Monitoring external tables
Vertica records information about external tables in system tables. You can use these tables to track your external data and queries against it.
The TABLES system table contains data about all tables, both native and external. The TABLE_DEFINITION column is specific to external tables. You can query this column to see all external data sources currently in use, as in the following example:
=> SELECT table_name, create_time, table_definition FROM tables WHERE table_definition != '';
table_name | create_time | table_definition
---------------+-------------------------------+-----------------------------------------------------------
customers_orc | 2018-03-21 11:07:30.159442-04 | COPY from '/home/dbadmin/sample_orc_files/0*' ORC
miscprod | 2018-06-26 17:40:04.012121-04 | copy from '/home/dbadmin/data/prod.csv'
students | 2018-06-26 17:46:50.695024-04 | copy from '/home/dbadmin/students.csv'
numbers | 2018-06-26 17:53:52.407441-04 | copy from '/home/dbadmin/tt.dat'
catalog | 2018-06-26 18:12:28.598519-04 | copy from '/home/dbadmin/data/prod.csv' delimiter ','
inventory | 2018-06-26 18:13:06.951802-04 | copy from '/home/dbadmin/data/stores.csv' delimiter ','
test | 2018-06-27 16:31:39.170866-04 | copy from '/home/dbadmin/data/stores.csv' delimiter ','
(7 rows)
The EXTERNAL_TABLE_DETAILS table provides more details, including file sizes. Vertica computes the values in this table at query time, which is potentially expensive, so consider restricting the query by schema or table.

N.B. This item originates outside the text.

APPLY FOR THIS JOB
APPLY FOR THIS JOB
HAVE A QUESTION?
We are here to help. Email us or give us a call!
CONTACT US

=> SELECT table_name, source_format, total_file_size_bytes FROM external_table_details;
table_name | source_format | total_file_size_bytes
---------------+---------------+-----------------------
customers_orc | ORC | 619080883
miscprod | DELIMITED | 254
students | DELIMITED | 763
numbers | DELIMITED | 30
catalog | DELIMITED | 254
inventory | DELIMITED | 74
test | DELIMITED | 74
(7 rows)
If the size of an external table changes significantly over time, you should rerun ANALYZE_EXTERNAL_ROW_COUNT() to gather updated statistics. See Improving Query Performance for External Tables.
The LOAD_SOURCES table shows information for loads currently in progress. This table does not record information about loads of ORC or Parquet data.